_PROBLEM TO WORK ON_: Your answer must be every line of the data that contains "Sally".

_DATA SHOWN_:
==*==

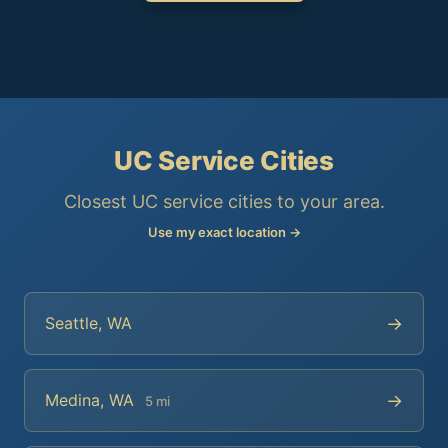
UC Service Cities
Closest UC service cities to your area.
Use my exact location →
→
Seattle, WA
→
Medina, WA
5 mi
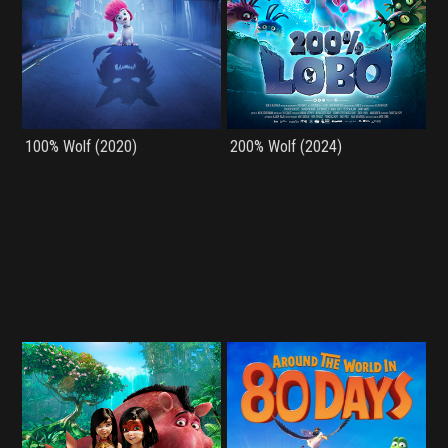
100% Wolf (2020)
200% Wolf (2024)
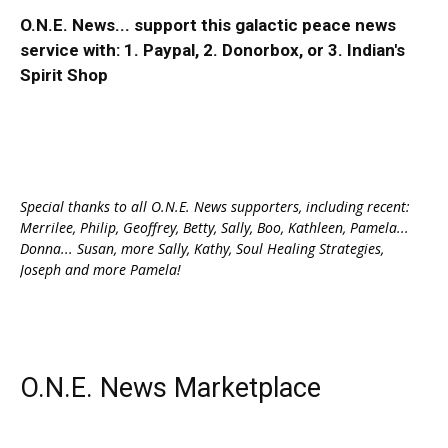
O.N.E. News... support this galactic peace news
service with:
1. Paypal
, 2.
Donorbox
, or 3.
Indian's
Spirit Shop
Special thanks to all O.N.E. News supporters, including recent:
Merrilee, Philip, Geoffrey, Betty, Sally, Boo, Kathleen, Pamela...
Donna... Susan, more Sally, Kathy, Soul Healing Strategies,
Joseph and more Pamela!
O.N.E. News Marketplace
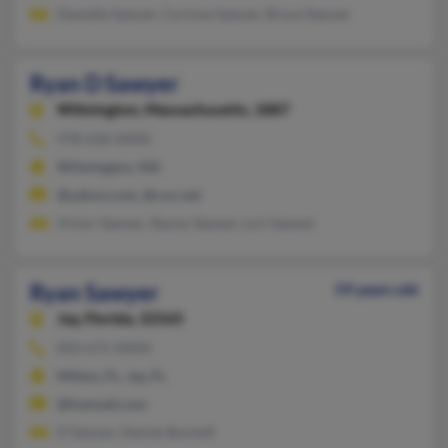
Danielle Sawyer, Corinne Sawyer, Bruce Sawyer
Ryan D Sawyer
Wilmington,
Massachusetts, 1887
978-658-XXXX
Wilmington, MA
@yahoo.com, @cox.net
Victor Sawyer, Stacey Sawyer, Lori Sawyer
Ryan Sawyer
59 years old
Jay,
Florida, 32565
850-675-XXXX
Milton, FL, Jay, FL
@hotmail.com
D Sawyer, Denise Bunnell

==*==

_ANSWER SECTION_:
Merrilee, Philip, Geoffrey, Betty, Sally, Boo, Kathleen, Pamela...
Donna... Susan, more Sally, Kathy, Soul Healing Strategies,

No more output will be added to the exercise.